Buzzwords in the abortion debate
- Describing abortion as a health issue or as a women's rights issue is a pro-choice stance.
- Describing abortion as a moral issue or as an issue of balancing the mother's rights with the fetus' rights, is a pro-life stance.
- Any reference to "the rights of the unborn" is a strong pro-life stance, as is defining life "from the moment of conception."
- Any reference to "the rights of the mother" is a strong pro-choice stance, as is defining a "right to privacy" (between a woman and her doctor).
- As mentioned above, the most obscure buzzword is that supporting ‘judicial activism’ implies a pro-choice stance, while supporting ‘strict constructionism’ implies a pro-life stance.

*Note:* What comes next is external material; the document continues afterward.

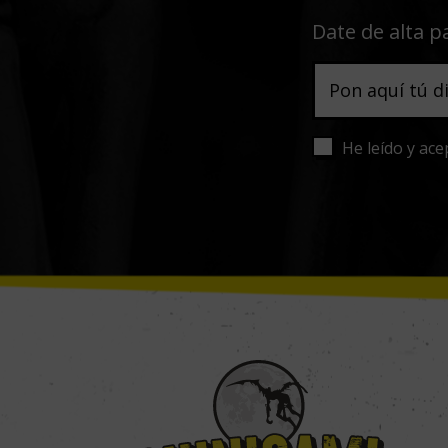
Date de alta p
He leído y ace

In nominations for Supreme Court justices, asking this question is the archetypical ‘Litmus Test’ -- liberal Senators spent many hours questioning Clarence Thomas on whether he held a Strict Constructionist view of the Constitution (he did not admit so).
- For serious policy wonks, the most important abortion buzzword is ‘Stare Decisis’ -- that is the basis upon which Clarence Thomas declined to rule against Roe v. Wade. Thomas meant that although he would have ruled against Roe v. Wade in 1973, he would not do so now because the 1973 Supreme Court ruling had been in force for a quarter century and hence has precedential weight.